The previous year, he blamed Club Q in Colorado Springs for being the victim of a mass shooting. A shooter opened fire on the club in November 2022, killing five people and injuring dozens.

Pool accused Club Q of holding a “groomer event” on the night of the shooting, writing, “We shouldn’t tolerate pedophiles grooming kids. Club Q had a grooming event. How do we prevent the violence and stop the grooming?”

Abrego Garcia, who was born in El Salvador and has lived in Maryland for 13 years, was arrested in 2019 for loitering outside a Home Depot — his lawyers said that he was looking for day labor work — and police officers accused him of being a gang member because he wore a Chicago Bulls hat, which is sometimes associated with MS-13.

He denied that he was an MS-13 member, but the immigration judge did note that she believed that a “gang field interview sheet” provided enough evidence that he was at some point a member of MS-13, and an appellate judge agreed.
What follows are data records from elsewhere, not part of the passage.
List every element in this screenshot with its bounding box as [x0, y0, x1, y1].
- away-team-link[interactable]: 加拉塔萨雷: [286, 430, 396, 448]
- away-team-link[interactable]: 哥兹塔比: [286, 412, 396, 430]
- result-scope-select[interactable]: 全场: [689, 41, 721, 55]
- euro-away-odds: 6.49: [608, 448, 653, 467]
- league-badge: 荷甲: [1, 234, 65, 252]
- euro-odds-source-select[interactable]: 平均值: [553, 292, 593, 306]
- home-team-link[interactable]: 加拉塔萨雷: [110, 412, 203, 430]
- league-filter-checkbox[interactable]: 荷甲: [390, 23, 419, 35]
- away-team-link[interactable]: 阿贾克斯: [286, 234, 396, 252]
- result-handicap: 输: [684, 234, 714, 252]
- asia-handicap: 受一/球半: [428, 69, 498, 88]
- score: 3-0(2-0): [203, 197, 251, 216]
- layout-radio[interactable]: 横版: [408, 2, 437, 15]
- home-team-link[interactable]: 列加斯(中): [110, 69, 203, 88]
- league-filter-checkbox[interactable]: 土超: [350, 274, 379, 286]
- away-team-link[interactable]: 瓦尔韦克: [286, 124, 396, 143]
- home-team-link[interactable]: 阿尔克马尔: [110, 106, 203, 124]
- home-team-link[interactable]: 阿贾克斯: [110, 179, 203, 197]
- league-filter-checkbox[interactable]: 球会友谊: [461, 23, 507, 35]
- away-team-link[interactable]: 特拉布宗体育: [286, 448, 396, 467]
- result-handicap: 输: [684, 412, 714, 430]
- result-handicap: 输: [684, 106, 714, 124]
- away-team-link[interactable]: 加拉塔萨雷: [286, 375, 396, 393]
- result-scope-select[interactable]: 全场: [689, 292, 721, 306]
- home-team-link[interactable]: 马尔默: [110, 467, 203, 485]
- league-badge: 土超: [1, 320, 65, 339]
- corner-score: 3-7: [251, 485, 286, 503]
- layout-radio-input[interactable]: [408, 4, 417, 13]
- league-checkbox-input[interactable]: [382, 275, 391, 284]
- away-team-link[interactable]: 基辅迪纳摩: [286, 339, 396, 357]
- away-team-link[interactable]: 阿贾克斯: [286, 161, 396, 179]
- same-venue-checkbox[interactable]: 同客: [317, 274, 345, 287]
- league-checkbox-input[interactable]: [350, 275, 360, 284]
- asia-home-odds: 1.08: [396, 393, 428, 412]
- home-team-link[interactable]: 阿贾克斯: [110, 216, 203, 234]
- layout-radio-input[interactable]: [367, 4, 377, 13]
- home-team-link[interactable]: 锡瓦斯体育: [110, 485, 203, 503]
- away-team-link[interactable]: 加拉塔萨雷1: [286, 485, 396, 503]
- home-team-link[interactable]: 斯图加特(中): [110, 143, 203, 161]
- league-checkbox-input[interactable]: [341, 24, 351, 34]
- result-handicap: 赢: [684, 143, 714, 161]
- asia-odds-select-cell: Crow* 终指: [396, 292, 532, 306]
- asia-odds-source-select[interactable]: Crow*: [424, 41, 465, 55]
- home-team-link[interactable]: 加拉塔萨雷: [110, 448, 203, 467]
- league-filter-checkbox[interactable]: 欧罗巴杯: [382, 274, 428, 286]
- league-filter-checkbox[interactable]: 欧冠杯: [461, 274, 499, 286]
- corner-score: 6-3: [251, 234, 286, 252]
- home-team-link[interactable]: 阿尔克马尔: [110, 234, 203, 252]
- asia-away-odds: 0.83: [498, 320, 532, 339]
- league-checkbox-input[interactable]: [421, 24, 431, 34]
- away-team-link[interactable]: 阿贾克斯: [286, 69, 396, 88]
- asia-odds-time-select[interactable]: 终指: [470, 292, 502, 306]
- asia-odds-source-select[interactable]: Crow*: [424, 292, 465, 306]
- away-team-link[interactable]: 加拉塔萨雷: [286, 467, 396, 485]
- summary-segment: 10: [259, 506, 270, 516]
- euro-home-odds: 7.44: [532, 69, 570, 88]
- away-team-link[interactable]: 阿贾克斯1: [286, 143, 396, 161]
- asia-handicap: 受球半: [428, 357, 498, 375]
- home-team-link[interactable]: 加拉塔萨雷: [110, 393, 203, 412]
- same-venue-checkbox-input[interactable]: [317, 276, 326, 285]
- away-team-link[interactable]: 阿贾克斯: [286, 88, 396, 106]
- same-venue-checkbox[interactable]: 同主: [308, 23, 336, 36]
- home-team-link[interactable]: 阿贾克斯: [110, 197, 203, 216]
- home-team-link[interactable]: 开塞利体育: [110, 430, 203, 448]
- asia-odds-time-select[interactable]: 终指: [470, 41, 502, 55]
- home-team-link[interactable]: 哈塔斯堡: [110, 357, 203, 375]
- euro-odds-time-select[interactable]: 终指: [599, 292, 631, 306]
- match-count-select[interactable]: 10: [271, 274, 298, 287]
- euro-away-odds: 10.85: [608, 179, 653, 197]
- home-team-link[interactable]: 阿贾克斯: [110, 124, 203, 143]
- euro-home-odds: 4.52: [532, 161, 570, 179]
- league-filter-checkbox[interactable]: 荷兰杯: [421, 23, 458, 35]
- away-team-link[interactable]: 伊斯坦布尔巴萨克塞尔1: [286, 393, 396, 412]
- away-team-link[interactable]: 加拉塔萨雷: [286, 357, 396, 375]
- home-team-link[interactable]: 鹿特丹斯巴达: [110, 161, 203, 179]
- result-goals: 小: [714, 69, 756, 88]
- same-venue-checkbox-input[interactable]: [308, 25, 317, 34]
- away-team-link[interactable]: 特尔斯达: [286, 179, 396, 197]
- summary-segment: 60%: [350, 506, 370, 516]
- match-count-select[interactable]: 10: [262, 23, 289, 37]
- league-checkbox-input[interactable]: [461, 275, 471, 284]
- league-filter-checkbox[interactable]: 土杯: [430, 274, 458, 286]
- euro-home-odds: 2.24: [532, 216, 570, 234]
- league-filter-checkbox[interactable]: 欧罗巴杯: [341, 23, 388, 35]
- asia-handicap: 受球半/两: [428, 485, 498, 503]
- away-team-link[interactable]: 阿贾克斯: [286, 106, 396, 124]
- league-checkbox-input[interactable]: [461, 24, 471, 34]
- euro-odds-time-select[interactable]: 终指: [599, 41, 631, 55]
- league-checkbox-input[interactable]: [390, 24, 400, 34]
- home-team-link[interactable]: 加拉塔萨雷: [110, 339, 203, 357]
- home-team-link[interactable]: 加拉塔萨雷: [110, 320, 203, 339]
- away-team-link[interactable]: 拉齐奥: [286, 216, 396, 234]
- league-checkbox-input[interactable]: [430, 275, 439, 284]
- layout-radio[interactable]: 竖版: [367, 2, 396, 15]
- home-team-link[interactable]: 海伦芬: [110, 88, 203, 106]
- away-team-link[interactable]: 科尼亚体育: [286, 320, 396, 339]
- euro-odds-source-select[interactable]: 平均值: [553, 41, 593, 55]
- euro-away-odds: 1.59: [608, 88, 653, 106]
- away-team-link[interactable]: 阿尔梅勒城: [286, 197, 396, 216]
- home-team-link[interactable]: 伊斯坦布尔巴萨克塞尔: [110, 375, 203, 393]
He wasn’t convicted of a crime, and the judge barred immigration officials from sending Abrego Garcia back to El Salvador, saying that he had a “well-founded fear of future persecution” from gangs. He was released and got a work permit.

Earlier this year, he was arrested by Immigration and Customs Enforcement (ICE) officers when he and his child were coming home from a worksite. His wife was called and given 10 minutes to pick up their child, or else the kid would be turned over to protective services. The wife said that Abrego Garcia was on the curb in handcuffs when she arrived and that the officers said his “immigration status had changed.”

“They asked me if I wanted to say goodbye to Kilmar,” she wrote in a declaration to the court. “Kilmar was crying and I told him he would come back home because he hadn’t done anything wrong.”